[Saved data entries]
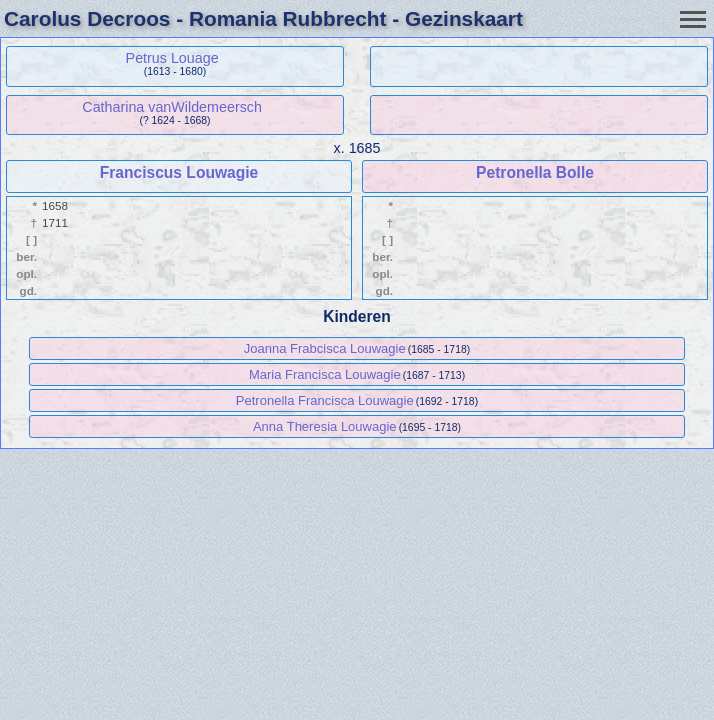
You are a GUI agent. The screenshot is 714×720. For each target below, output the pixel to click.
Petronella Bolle (535, 172)
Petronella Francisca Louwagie (325, 400)
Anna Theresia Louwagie (325, 426)
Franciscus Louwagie (179, 172)
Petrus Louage (172, 58)
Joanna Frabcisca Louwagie (325, 348)
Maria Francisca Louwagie (325, 374)
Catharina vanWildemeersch (172, 107)
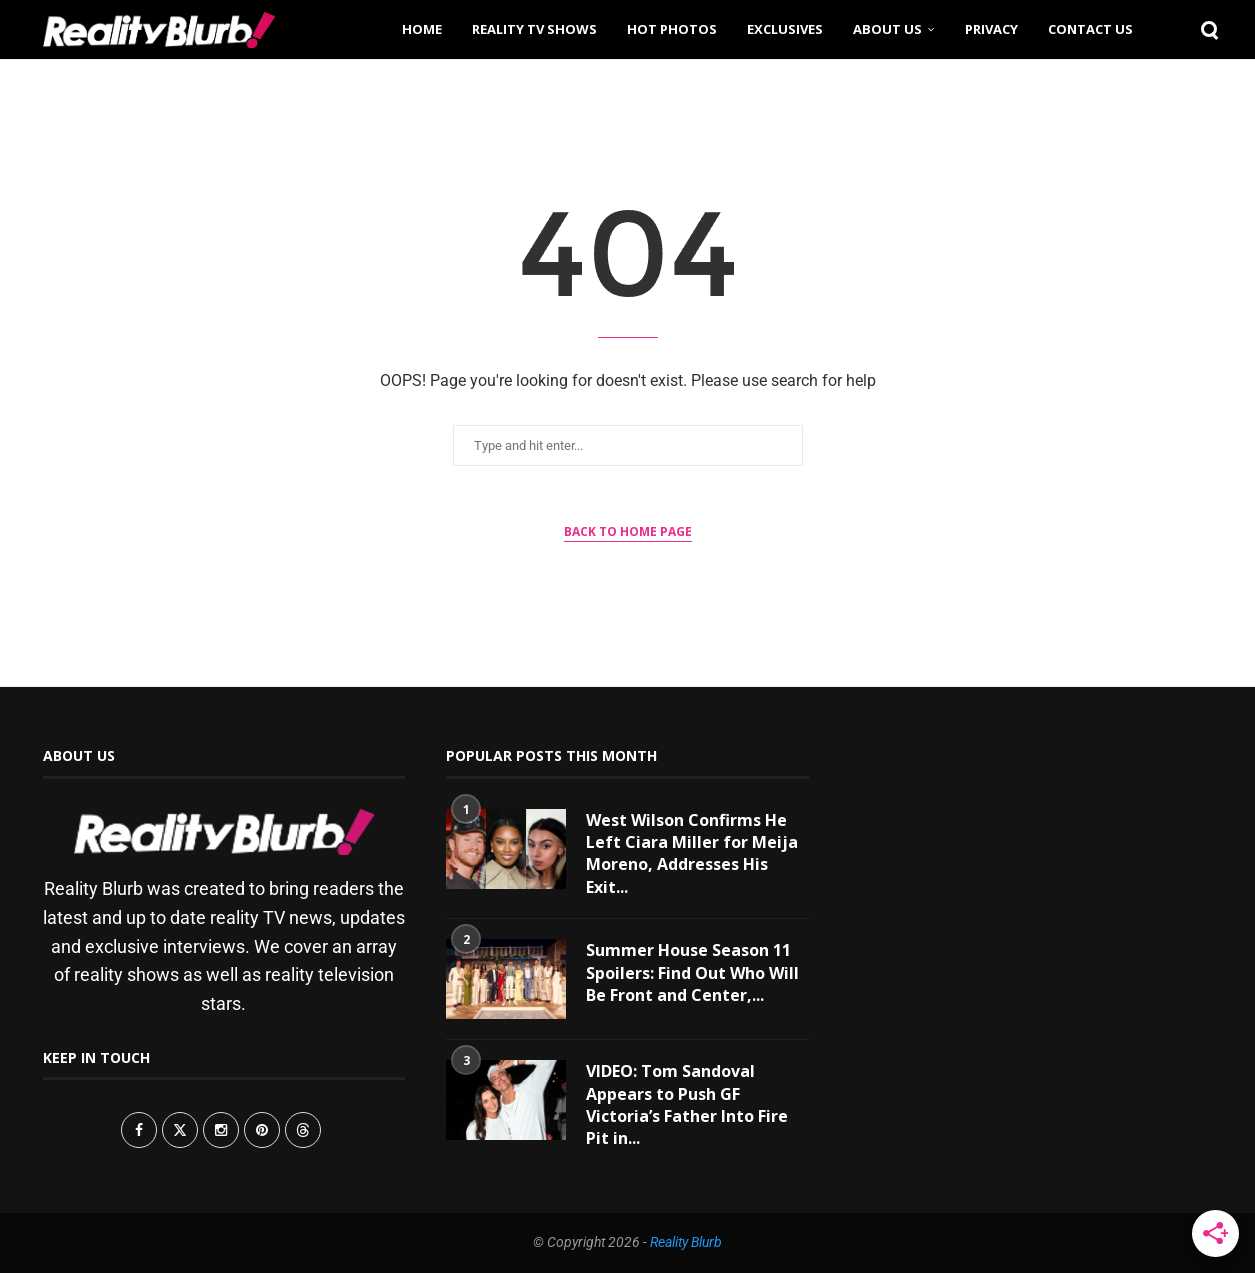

*About this task*:
Above are the records; print them all exactly and keep the pictures out.

*Task response*:
You are a GUI agent. The screenshot is 714×720. For each target below, output the pixel to click.
Petronella Bolle (535, 172)
Petronella Francisca Louwagie (325, 400)
Anna Theresia Louwagie (325, 426)
Franciscus Louwagie (179, 172)
Petrus Louage (172, 58)
Joanna Frabcisca Louwagie (325, 348)
Maria Francisca Louwagie (325, 374)
Catharina vanWildemeersch (172, 107)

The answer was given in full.